▸ EXERCISE AIM:
The answer must consist only of the lines from the line with "lenderoq.ru" to the line with "sugarepilekb.ru", both included, exactly as they stand below.

▸ Dataset entries:
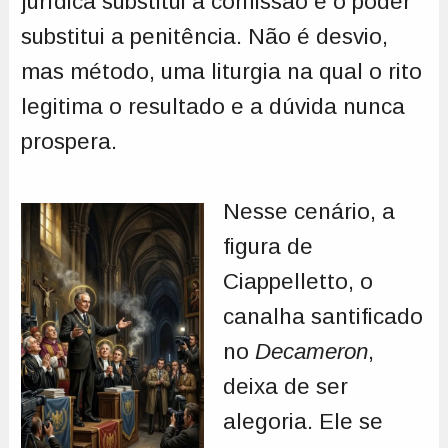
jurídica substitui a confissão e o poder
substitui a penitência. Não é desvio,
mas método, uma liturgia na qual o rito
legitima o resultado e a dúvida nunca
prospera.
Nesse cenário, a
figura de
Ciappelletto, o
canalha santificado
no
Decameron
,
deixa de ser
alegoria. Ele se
--
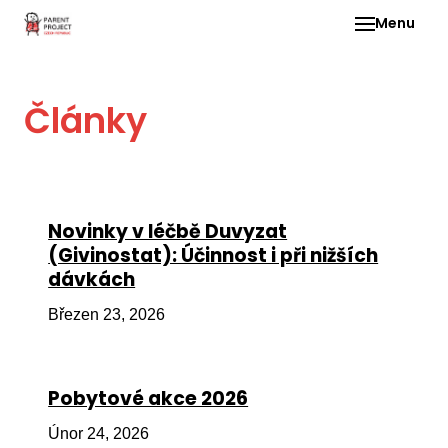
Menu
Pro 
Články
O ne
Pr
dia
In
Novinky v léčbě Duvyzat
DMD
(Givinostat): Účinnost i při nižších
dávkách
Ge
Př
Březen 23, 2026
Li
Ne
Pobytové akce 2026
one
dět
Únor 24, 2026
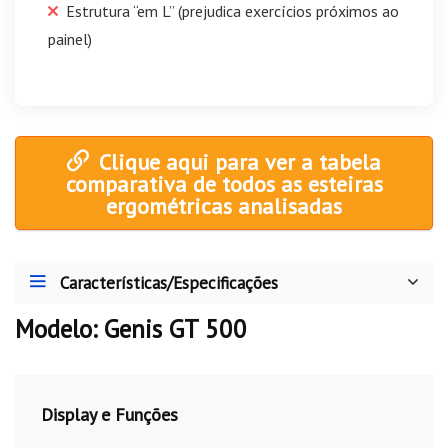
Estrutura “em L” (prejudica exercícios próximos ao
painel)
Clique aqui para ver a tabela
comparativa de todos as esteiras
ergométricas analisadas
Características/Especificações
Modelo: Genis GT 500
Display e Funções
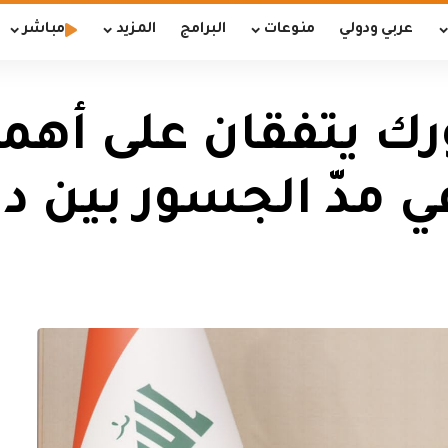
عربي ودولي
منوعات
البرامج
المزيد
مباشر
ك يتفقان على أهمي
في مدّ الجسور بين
* * *
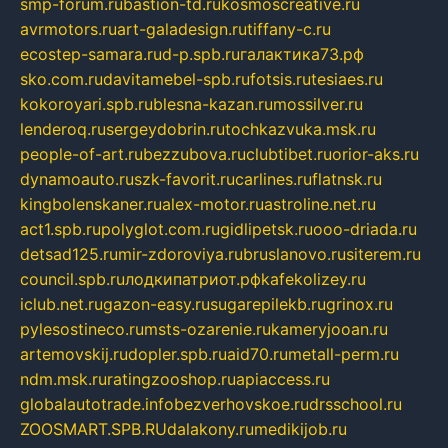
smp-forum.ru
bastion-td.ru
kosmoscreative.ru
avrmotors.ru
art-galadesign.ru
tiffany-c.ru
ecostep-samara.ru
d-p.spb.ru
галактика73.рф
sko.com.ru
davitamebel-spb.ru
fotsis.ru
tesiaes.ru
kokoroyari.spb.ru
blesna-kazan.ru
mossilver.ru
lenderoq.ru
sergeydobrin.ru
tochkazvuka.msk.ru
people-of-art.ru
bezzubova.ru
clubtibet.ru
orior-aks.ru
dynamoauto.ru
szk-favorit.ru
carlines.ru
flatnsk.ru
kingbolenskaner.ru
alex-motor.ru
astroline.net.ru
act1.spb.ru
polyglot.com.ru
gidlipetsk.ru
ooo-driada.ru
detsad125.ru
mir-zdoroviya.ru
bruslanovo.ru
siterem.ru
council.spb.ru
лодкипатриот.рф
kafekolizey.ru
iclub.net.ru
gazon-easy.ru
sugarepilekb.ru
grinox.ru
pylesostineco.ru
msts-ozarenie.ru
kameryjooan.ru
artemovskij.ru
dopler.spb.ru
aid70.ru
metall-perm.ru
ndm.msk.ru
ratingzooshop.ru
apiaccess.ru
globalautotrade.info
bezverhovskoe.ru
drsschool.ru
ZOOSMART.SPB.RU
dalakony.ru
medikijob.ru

▸ TASK SOLUTION:
lenderoq.ru
sergeydobrin.ru
tochkazvuka.msk.ru
people-of-art.ru
bezzubova.ru
clubtibet.ru
orior-aks.ru
dynamoauto.ru
szk-favorit.ru
carlines.ru
flatnsk.ru
kingbolenskaner.ru
alex-motor.ru
astroline.net.ru
act1.spb.ru
polyglot.com.ru
gidlipetsk.ru
ooo-driada.ru
detsad125.ru
mir-zdoroviya.ru
bruslanovo.ru
siterem.ru
council.spb.ru
лодкипатриот.рф
kafekolizey.ru
iclub.net.ru
gazon-easy.ru
sugarepilekb.ru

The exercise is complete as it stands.